Fig. 2: Proportion of TCR and BCR repertoires among ages and among phenotypes.
figure 2

Radar chart showing the proportions of the TCR and BCR repertories among ages (a) and among phenotypes (b).

Fig. 3: Clonal diversity of TCR and BCR repertoires among ages.
figure 3

(a) Radar chart showing a difference in clonal diversity of the TCR and BCR repertories among ages. (b, c) Differences in clonal diversity of the TCR (b) and BCR (c) repertoires among ages. A linear regression model was used to identify statistically significant increases or decreases in the clonal diversity of TCR and BCR repertoires among ages for each sex. The diversities of TCR repertories were significantly smaller at older ages in both sexes (b), whereas those of BCR repertories were significantly smaller at older ages only in male subjects at an adjusted P < 0.05 (c). Pearson correlation coefficient is represented by R.

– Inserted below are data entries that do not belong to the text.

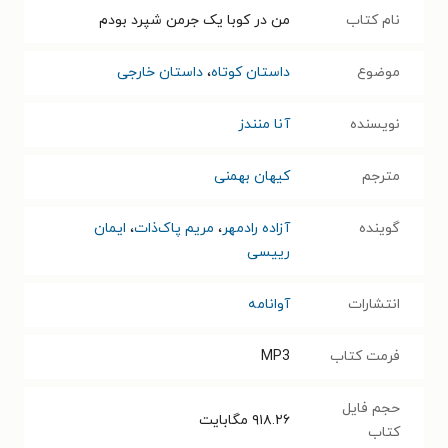
نام کتاب
من در کوبا یک جرمن شپرد بودم
موضوع
داستان کوتاه
،
داستان خارجی
نویسنده
آنا منندز
مترجم
کیهان بهمنی
گوینده
آزاده رادمهر
،
مریم پاک‌ذات
،
ایمان
رییسی
انتشارات
آوانامه
فرمت کتاب
MP3
حجم فایل
۹۱۸.۲۶
مگابایت
کتاب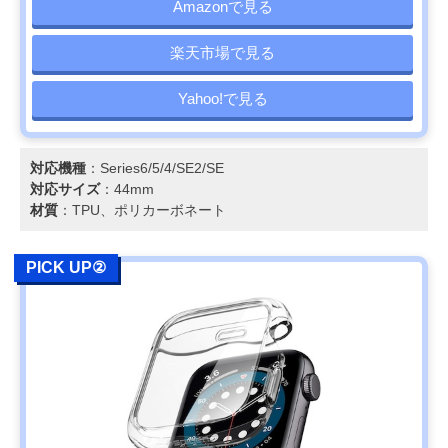
Amazonで見る
楽天市場で見る
Yahoo!で見る
対応機種
：Series6/5/4/SE2/SE
対応サイズ
：44mm
材質
：TPU、ポリカーボネート
PICK UP②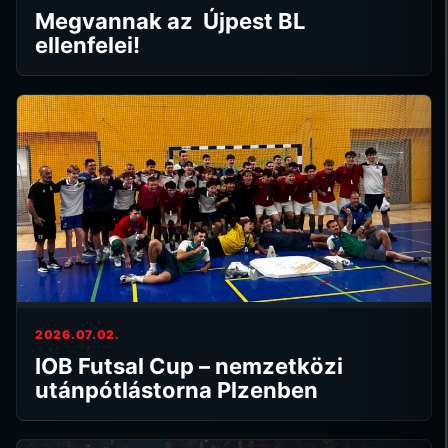
Megvannak az Újpest BL
ellenfelei!
2026.07.02.
IOB Futsal Cup – nemzetközi
utánpótlástorna Plzenben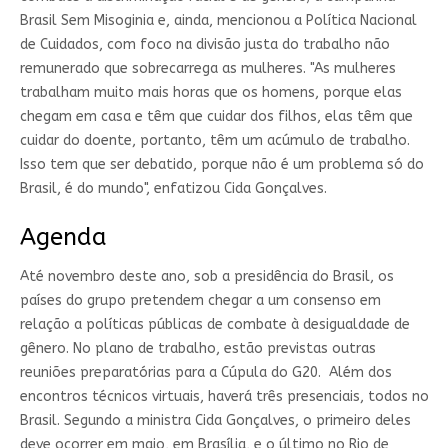
Brasil Sem Misoginia e, ainda, mencionou a Política Nacional
de Cuidados, com foco na divisão justa do trabalho não
remunerado que sobrecarrega as mulheres. "As mulheres
trabalham muito mais horas que os homens, porque elas
chegam em casa e têm que cuidar dos filhos, elas têm que
cuidar do doente, portanto, têm um acúmulo de trabalho.
Isso tem que ser debatido, porque não é um problema só do
Brasil, é do mundo", enfatizou Cida Gonçalves.
Agenda
Até novembro deste ano, sob a presidência do Brasil, os
países do grupo pretendem chegar a um consenso em
relação a políticas públicas de combate à desigualdade de
gênero. No plano de trabalho, estão previstas outras
reuniões preparatórias para a Cúpula do G20. Além dos
encontros técnicos virtuais, haverá três presenciais, todos no
Brasil. Segundo a ministra Cida Gonçalves, o primeiro deles
deve ocorrer em maio, em Brasília, e o último no Rio de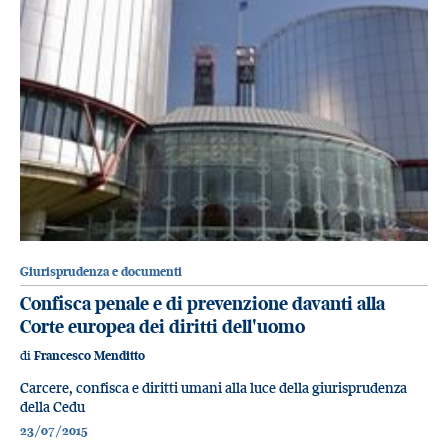
Giurisprudenza e documenti
Confisca penale e di prevenzione davanti alla
Corte europea dei diritti dell'uomo
di
Francesco Menditto
Carcere, confisca e diritti umani alla luce della giurisprudenza
della Cedu
23/07/2015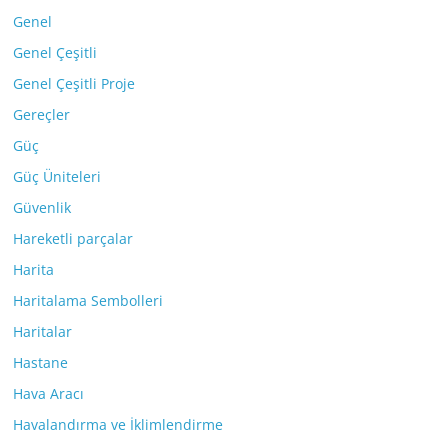
Genel
Genel Çeşitli
Genel Çeşitli Proje
Gereçler
Güç
Güç Üniteleri
Güvenlik
Hareketli parçalar
Harita
Haritalama Sembolleri
Haritalar
Hastane
Hava Aracı
Havalandırma ve İklimlendirme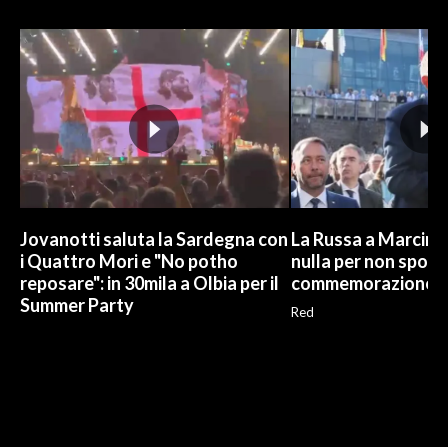
Jovanotti saluta la Sardegna con
La Russa a Marcinel
i Quattro Mori e "No potho
nulla per non sporc
reposare": in 30mila a Olbia per il
commemorazione
Summer Party
Red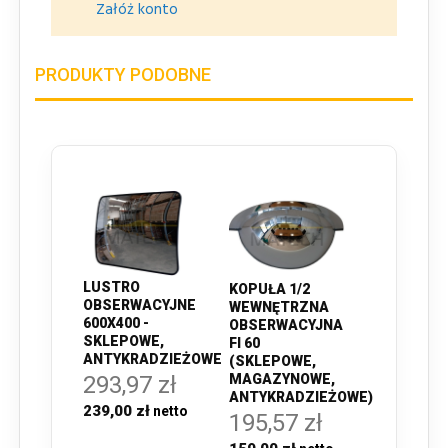
Załóż konto
PRODUKTY PODOBNE
LUSTRO
KOPUŁA 1/2
OBSERWACYJNE
WEWNĘTRZNA
600X400 -
OBSERWACYJNA
SKLEPOWE,
FI 60
ANTYKRADZIEŻOWE
(SKLEPOWE,
293,97 zł
MAGAZYNOWE,
ANTYKRADZIEŻOWE)
239,00 zł
195,57 zł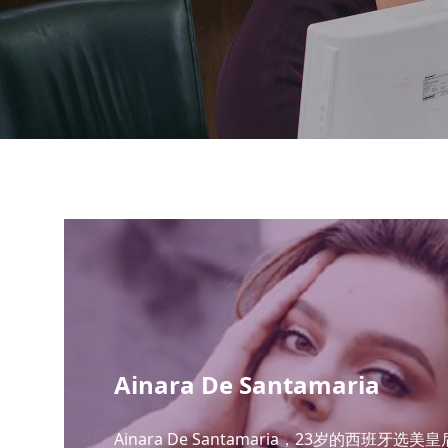
Ainara De Santamaria
Ainara De Santamaria，23岁的西班牙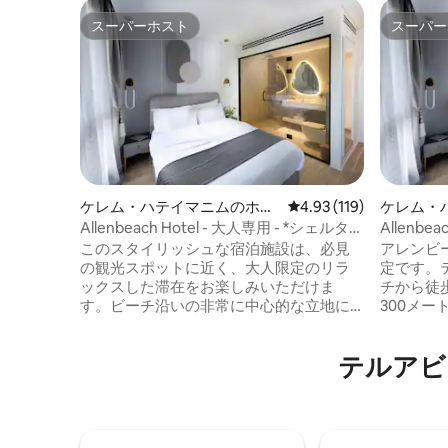
スーパーホスト
スーパー
スーパーホスト
スーパー
ケレム・ハテイマニムのホテ
レビュー119件、5つ星
4.93 (119)
ケレム・
ル客室
ル客室
Allenbeach Hotel - 大人専用 - *シェルター
Allenb
*付き
*デラッ
このスタイリッシュな宿泊施設は、必見
アレンビーチ
の観光スポットに近く、大人限定のリラ
定です。
ックスした滞在をお楽しみいただけま
チから徒
す。ビーチ沿いの非常に中心的な立地に
300メ
あり、中心街のあらゆる場所から徒歩圏
1キロで
内です。 当宿泊施設は、デザインがとて
400メ
テルアビブ
も良く、モダンで、真新しいお部屋です
部にあり
（2024年オープン）。 ぜひご滞在くださ
アパート
いませ。 *観光客のお客様：事前にパスポ
市場、ビ
ートのコピーとグリーンスリップをご提
園などの
出いただければ、VAT（付加価値税）はか
りの空港は、A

Fig. 4: Clonal diversity of TCR and BCR repertories among phenotypes.
figure 4

(a) Radar chart showing a difference in clonal diversity of the TCR and BCR repertories among phenotypes. Difference in clonal diversity of the TCR (b) and BCR (c) repertoires among phenotypes. A linear regression model with adjustment for age and sex was used to identify statistically significant increases or decreases in the clonal diversity of TCR and BCR repertoires among phenotypes. The diversities of IGH, IGK, and TRA were statistically significantly smaller in those with AD progression at an adjusted P < 0.05 (b, c). Data are represented as box and whisker plots, depicting minimum, lower quartile (Q1), median (Q2), upper quartile (Q3), and maximum values (b, c).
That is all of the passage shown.